» **Recorded information**:
· · · · ·

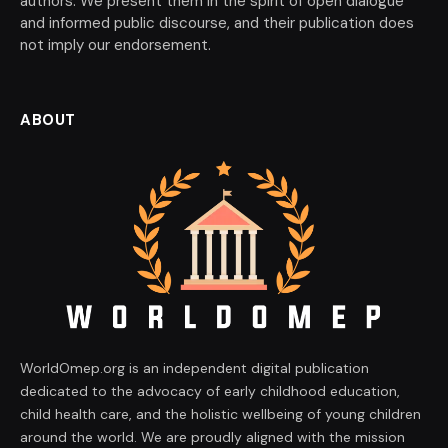
authors. We present them in the spirit of open dialogue
and informed public discourse, and their publication does
not imply our endorsement.
ABOUT
WorldOmep.org is an independent digital publication
dedicated to the advocacy of early childhood education,
child health care, and the holistic wellbeing of young children
around the world. We are proudly aligned with the mission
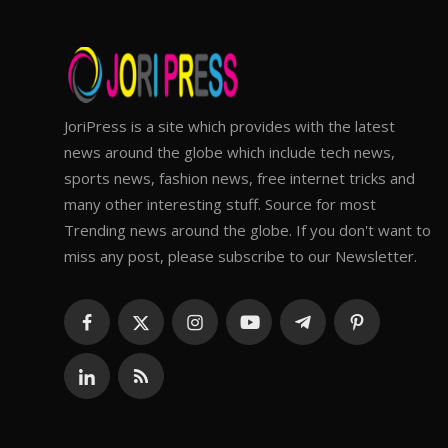
JoriPress is a site which provides with the latest
news around the globe which include tech news,
sports news, fashion news, free internet tricks and
many other interesting stuff. Source for most
Trending news around the globe. If you don't want to
miss any post, please subscribe to our Newsletter.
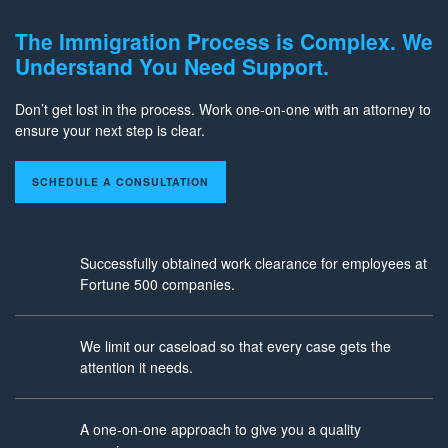
The Immigration Process is Complex. We
Understand You Need Support.
Don’t get lost in the process. Work one-on-one with an attorney to
ensure your next step is clear.
SCHEDULE A CONSULTATION
Successfully obtained work clearance for employees at
Fortune 500 companies.
We limit our caseload so that every case gets the
attention it needs.
A one-on-one approach to give you a quality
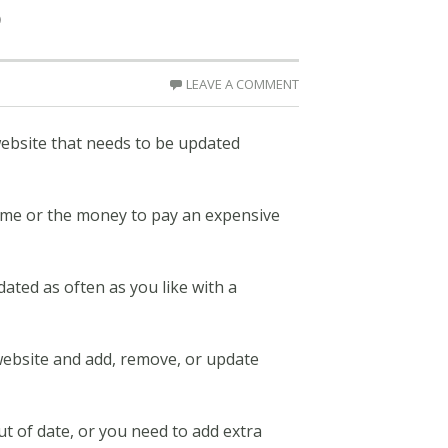
p
LEAVE A COMMENT
website that needs to be updated
 time or the money to pay an expensive
dated as often as you like with a
 website and add, remove, or update
 of date, or you need to add extra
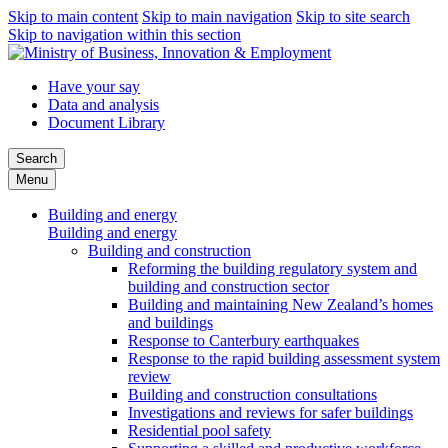
Skip to main content
Skip to main navigation
Skip to site search
Skip to navigation within this section
Have your say
Data and analysis
Document Library
Search
Menu
Building and energy
Building and energy
Building and construction
Reforming the building regulatory system and
building and construction sector
Building and maintaining New Zealand’s homes
and buildings
Response to Canterbury earthquakes
Response to the rapid building assessment system
review
Building and construction consultations
Investigations and reviews for safer buildings
Residential pool safety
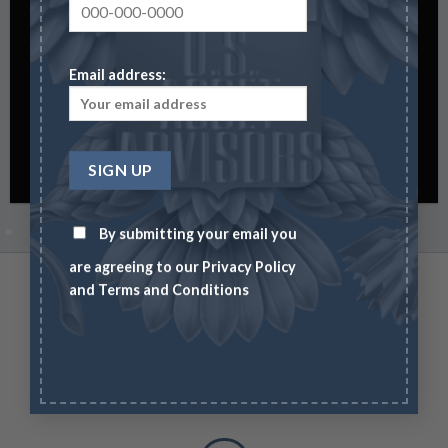
0
0
0
HOURS
MIN
SEC
Email address:
By submitting your email you
are agreeing to our
Privacy Policy
and
Terms and Conditions
Free Shipping on orders above 99$
Lorem ipsum dolor sit amet, consectetuer adipiscing elit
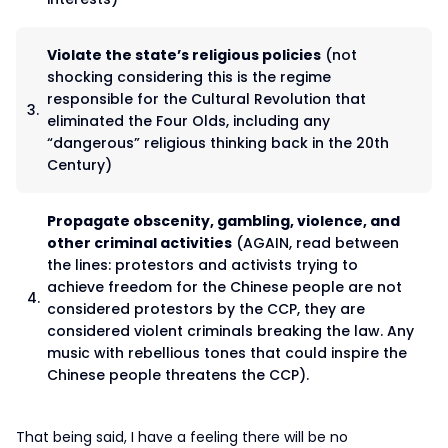
Violate the state’s religious policies
(not
shocking considering this is the regime
responsible for the Cultural Revolution that
eliminated the Four Olds, including any
“dangerous” religious thinking back in the 20th
Century)
Propagate obscenity, gambling, violence, and
other criminal activities
(AGAIN, read between
the lines: protestors and activists trying to
achieve freedom for the Chinese people are not
considered protestors by the CCP, they are
considered violent criminals breaking the law. Any
music with rebellious tones that could inspire the
Chinese people threatens the CCP).
That being said, I have a feeling there will be no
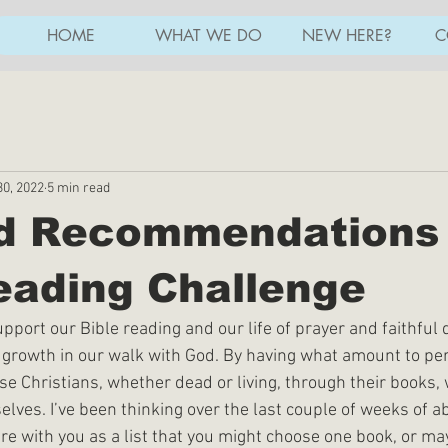
HOME
WHAT WE DO
NEW HERE?
C
30, 2022
5 min read
ed Recommendations 
eading Challenge
port our Bible reading and our life of prayer and faithful 
r growth in our walk with God. By having what amount to pe
e Christians, whether dead or living, through their books, 
elves. I’ve been thinking over the last couple of weeks of a
re with you as a list that you might choose one book, or ma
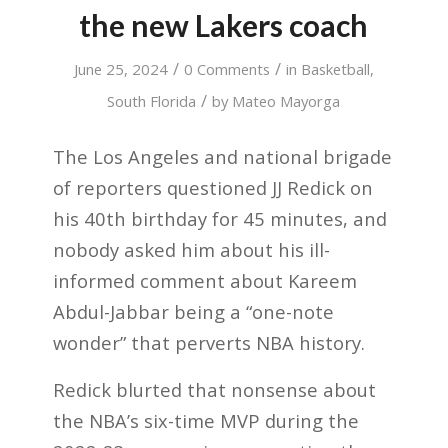
the new Lakers coach
/
/
June 25, 2024
0 Comments
in
Basketball
,
/
South Florida
by
Mateo Mayorga
The Los Angeles and national brigade
of reporters questioned JJ Redick on
his 40th birthday for 45 minutes, and
nobody asked him about his ill-
informed comment about Kareem
Abdul-Jabbar being a “one-note
wonder” that perverts NBA history.
Redick blurted that nonsense about
the NBA’s six-time MVP during the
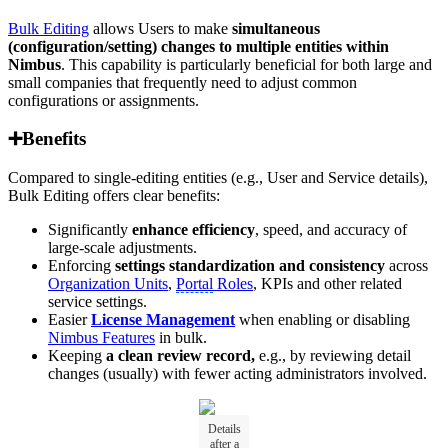
Bulk Editing
allows Users to make
simultaneous
(configuration/setting) changes to multiple entities within
Nimbus
. This capability is particularly beneficial for both large and
small companies that frequently need to adjust common
configurations or assignments.
➕Benefits
Compared to single-editing entities (e.g., User and Service details),
Bulk Editing offers clear benefits:
Significantly
enhance efficiency
, speed, and accuracy of
large-scale adjustments.
Enforcing
settings standardization and consistency
across
Organization Units
,
Portal
Roles
, KPIs and other related
service settings.
Easier
License Management
when enabling or disabling
Nimbus Features
in bulk.
Keeping
a clean review record,
e.g., by reviewing detail
changes (usually) with fewer acting administrators involved.
Details
after a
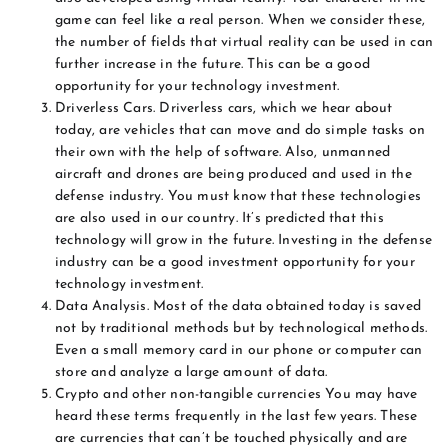
game can feel like a real person. When we consider these,
the number of fields that virtual reality can be used in can
further increase in the future. This can be a good
opportunity for your technology investment.
Driverless Cars. Driverless cars, which we hear about
today, are vehicles that can move and do simple tasks on
their own with the help of software. Also, unmanned
aircraft and drones are being produced and used in the
defense industry. You must know that these technologies
are also used in our country. It’s predicted that this
technology will grow in the future. Investing in the defense
industry can be a good investment opportunity for your
technology investment.
Data Analysis. Most of the data obtained today is saved
not by traditional methods but by technological methods.
Even a small memory card in our phone or computer can
store and analyze a large amount of data.
Crypto and other non-tangible currencies You may have
heard these terms frequently in the last few years. These
are currencies that can’t be touched physically and are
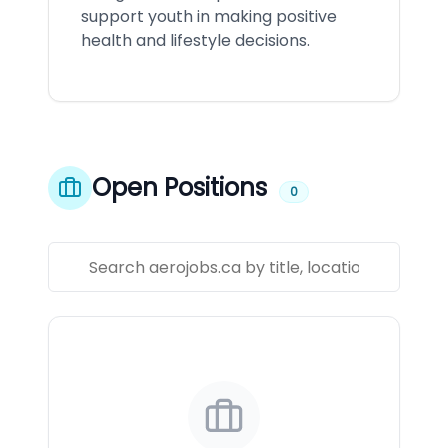
support youth in making positive
health and lifestyle decisions.
Open Positions
0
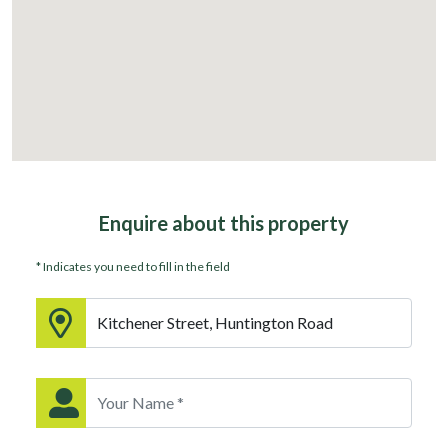
Enquire about
this property
* Indicates you need to fill in the field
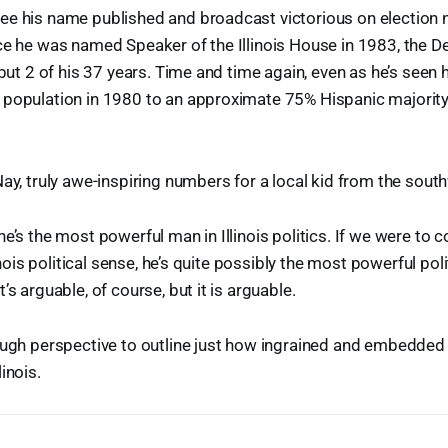
ee his name published and broadcast victorious on election 
ce he was named Speaker of the Illinois House in 1983, the 
l but 2 of his 37 years. Time and time again, even as he’s seen
 population in 1980 to an approximate 75% Hispanic majorit
Nay, truly awe-inspiring numbers for a local kid from the sout
he’s the most powerful man in Illinois politics. If we were to 
linois political sense, he’s quite possibly the most powerful poli
’s arguable, of course, but it is arguable.
nough perspective to outline just how ingrained and embedde
inois.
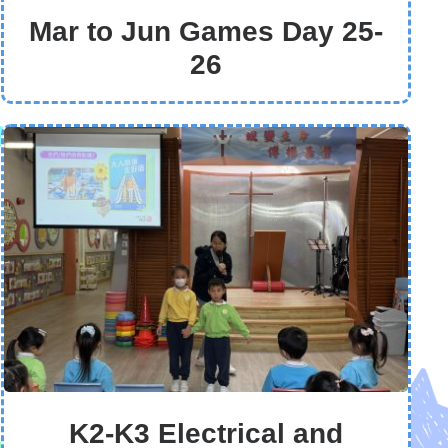
Mar to Jun Games Day 25-
26
K2-K3 Electrical and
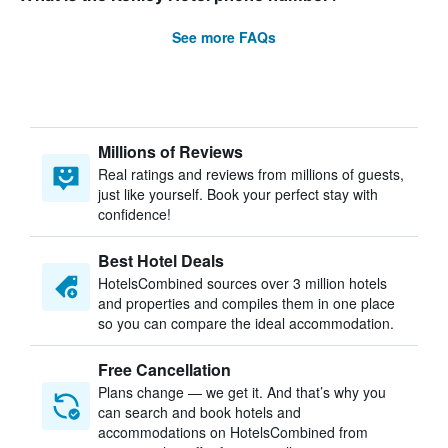
See more FAQs
Millions of Reviews
Real ratings and reviews from millions of guests,
just like yourself. Book your perfect stay with
confidence!
Best Hotel Deals
HotelsCombined sources over 3 million hotels
and properties and compiles them in one place
so you can compare the ideal accommodation.
Free Cancellation
Plans change — we get it. And that’s why you
can search and book hotels and
accommodations on HotelsCombined from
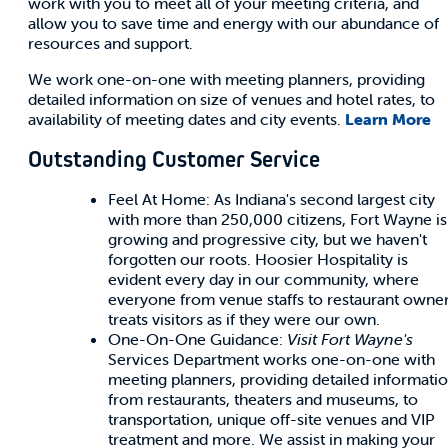
work with you to meet all of your meeting criteria, and
allow you to save time and energy with our abundance of
resources and support.
We work one-on-one with meeting planners, providing
detailed information on size of venues and hotel rates, to
availability of meeting dates and city events.
Learn More
Outstanding Customer Service
Feel At Home: As Indiana's second largest city
with more than 250,000 citizens, Fort Wayne is
growing and progressive city, but we haven't
forgotten our roots. Hoosier Hospitality is
evident every day in our community, where
everyone from venue staffs to restaurant owne
treats visitors as if they were our own.
One-On-One Guidance:
Visit Fort Wayne's
Services Department works one-on-one with
meeting planners, providing detailed informati
from restaurants, theaters and museums, to
transportation, unique off-site venues and VIP
treatment and more. We assist in making your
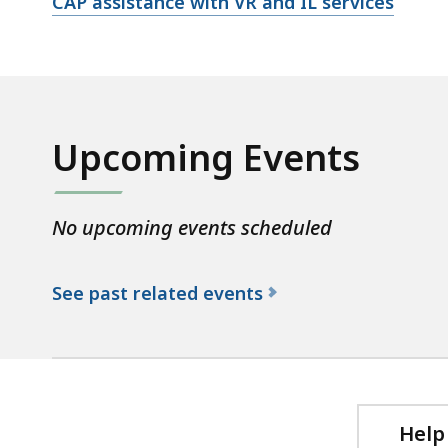
Open
CAP assistance with VR and IL services
file,
Upcoming Events
No upcoming events scheduled
See past related events
f
o
r
t
h
Help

· · · · ·

Above are the records; please give again, exactly and in full, only the lines that run from the line with "A one-on-one approach to give you a quality" through the line with "By submitting your email you", with no pictures.

A one-on-one approach to give you a quality
p
LEAVE A COMMENT
website that needs to be updated
 time or the money to pay an expensive
dated as often as you like with a
 website and add, remove, or update
 of date, or you need to add extra
Skip to main content
Skip to main navigation
Skip to site search
Skip to navigation within this section
Have your say
Data and analysis
Document Library
Search
Menu
Building and energy
Building and energy
Building and construction
Reforming the building regulatory system and
building and construction sector
Building and maintaining New Zealand’s homes
and buildings
Response to Canterbury earthquakes
Response to the rapid building assessment system
review
Building and construction consultations
Investigations and reviews for safer buildings
Residential pool safety
0
0
0
HOURS
MIN
SEC
Email address:
By submitting your email you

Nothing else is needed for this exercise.